I have always had a dim view of the One Laptop Per Child project, which, after years of hype, is now seeing some negative publicity and the departure of many key figures. I figured that $100 per laptop per child was a lot of money for a developing country: that kind of money would buy several years' textbooks in India. I figured, also, that it is more important to teach kids basic reading, writing and arithmetic skills, and there is no evidence anywhere in the world that laptops help with this goal. And the pontifications of Nicholas Negroponte, the project's founder, always sounded a bit pompous: as if he knew better than anyone else what schoolkids in developing countries need.

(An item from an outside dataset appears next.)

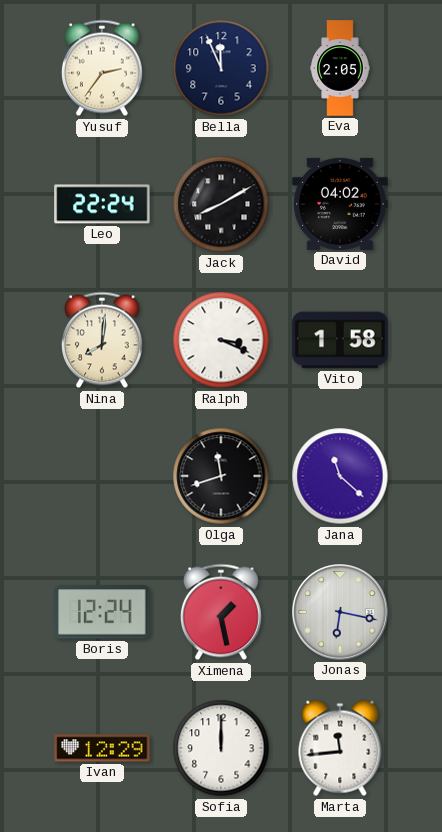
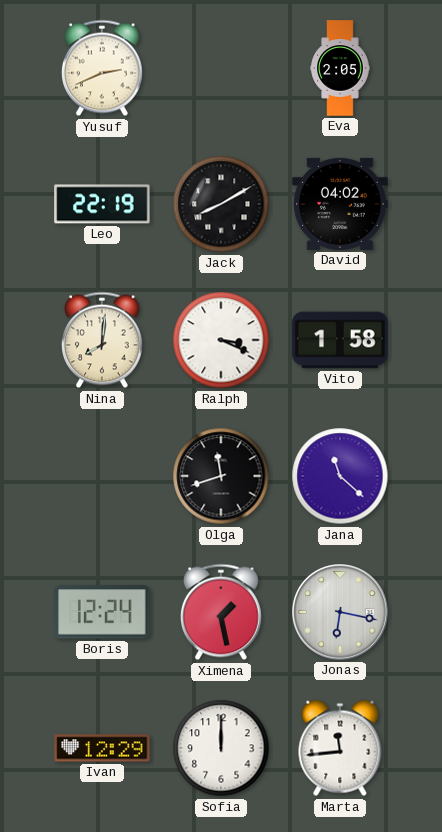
Yusuf: 2:36 -> 2:41
Bella: 11:56 -> none
Leo: 22:24 -> 22:19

But it seems I am not the only one with a dim view of Negroponte. According to Ivan Krstić:
To those on the outside and looking in: remember that, though he takes the liberty of speaking in its name, Nicholas [Negroponte] is not OLPC. OLPC is Walter Bender, Scott Ananian, Chris Ball, Mitch Bradley, Mark Foster, Marco Pesenti Gritti, Mary Lou Jepsen, Andres Salomon, Richard Smith, Michael Stone, Tomeu Vizoso, John Watlington, Dan Williams, Dave Woodhouse, and the community, and the rest of the people who worked days, nights, and weekends without end, fighting like warrior poets to make this project work. Nicholas wasn’t the one who built the hardware, or wrote the software, or deployed the machines. Nicholas talks, but these people’s work walks.
And more strong stuff about how Negroponte has actively misrepresented aspects of the project and how recent developments have been despite him, not because of him. Now, this guy is writing from the point of view of the technical aspects of the laptop; but he also says the laptop is doing real good in Uruguay, Peru, Nepal and elsewhere. It would be interesting to see some impartial reviews of this work.

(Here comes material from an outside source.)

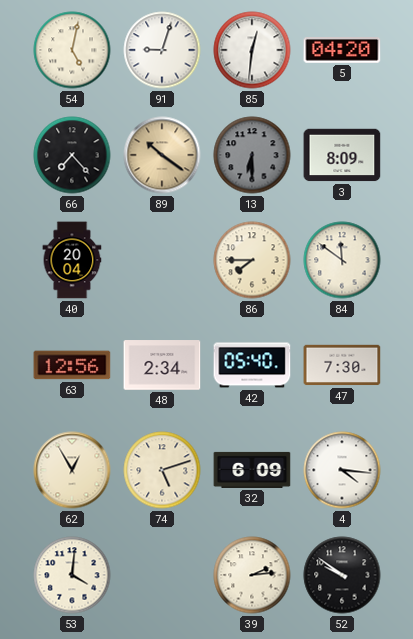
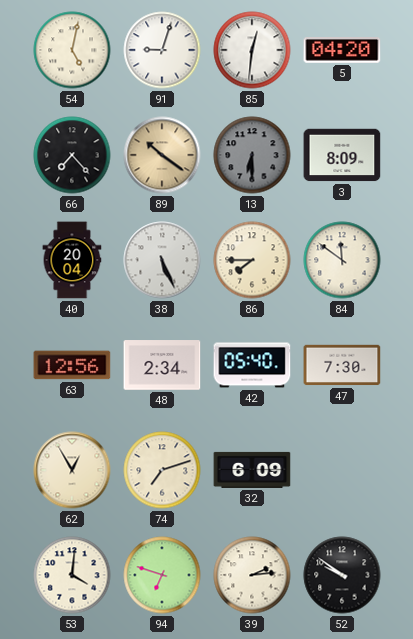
38: none -> 5:26
74: 5:12 -> 7:12
4: 4:16 -> none
94: none -> 6:48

I haven't changed my opinion about this project being ill-conceived, but the device they produced is pretty cool and I don't know why they don't mass-market it: I'm sure lots of parents would want to buy it as a geeky programmable toy for their kids.
As for the point about the money being better spendable on textbooks: yes, I have to ask myself, but what if the government isn't spending on textbooks? What if government schools are lamentably ill-equipped with educational materials? What if the choice is not $100 worth of textbooks and other old-fashioned materials, but -- nothing?
Our government in India rejected OLPC, for reasons I agree with. But it would be nice to see an alternative programme implemented.
2 comments:
But you forget one key fact, Rahul: kids must learn to use Powerpoint!
km - but the OLPC laptops don't run Windows or Powerpoint! Though Microsoft is working on porting Windows XP to those machines.